We had a sewer to dig up in the neutral ground out near the street about 15 years ago. It wasn't deep because we could hear the cable a couple feet below the gounds surface so we decided to dig it by hand and install a cleanout. About 15 minutes after we started digging a guy pulled up in an AT&T marked car and jumped out asking questions. We explained that we are hand digging a couple feet down and he chilled out. I asked what the big deal was and he explained there was a fiber optic phone line that runs under us...it runs from east cost to west coast across the United States and if its cut...it costs atleast a million dollars to repair. A contractor cut one in a neighboring county back in the mid 90's and it put him out of business. The man said he drives a portion of the cable looking for people digging or anything else going on and the parts that cannot be watched by driving are checked on by helicopter. I guess the guy was telling the truth...he seemed to be. He stayed with us until the hole was covered back up! lol


----------



## Optimus Primer (May 20, 2009)

How much is that going to set you back protech? or was it not your fault?


----------



## Protech (Sep 22, 2008)

Nada, thing was buried 1" down with no conduit. It was the service to the house.



house plumber said:


> How much is that going to set you back protech? or was it not your fault?


----------



## Optimus Primer (May 20, 2009)

Protech said:


> Nada, thing was buried 1" down with no conduit. It was the service to the house.

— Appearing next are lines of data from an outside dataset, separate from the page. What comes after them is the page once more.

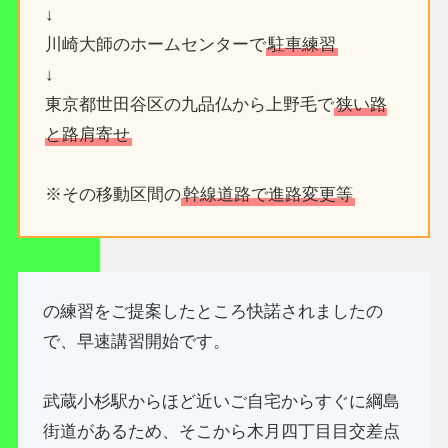
↓
川崎大師のホームセンターで
駐車練習
↓
東京都世田谷区の九品仏から上野毛で
狭い路
と路肩寄せ
※その移動区間の
幹線道路で進路変更等
の練習をご提案したところ快諾されましたの
で、早速講習開始です。
武蔵小杉駅からほど近いご自宅からすぐに綱島
街道があるため、そこから木月四丁目目交差点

Cool. I heard a rumor over here that they can throw you in jail if you cut something and it wasn't flagged off.


----------



## Master Mark (Aug 14, 2009)

*the rumors I have heard are much worse*



house plumber said:


> Cool. I heard a rumor over here that they can throw you in jail if you cut something and it wasn't flagged off.


you guys can debate how many strands arein that first pic till you are all blue in the face..

take a sawall and see how many are in there and then bet on how much it will cost to have it fixed...


Their was a fellow that did sewers in town here
that hit a very, very large one.....

the rumor I heard was that he lost everything
before it was all over 

cost something like a few thousand for every 
5 minutes it was down.......

they took the business, tractor, house and all

..


----------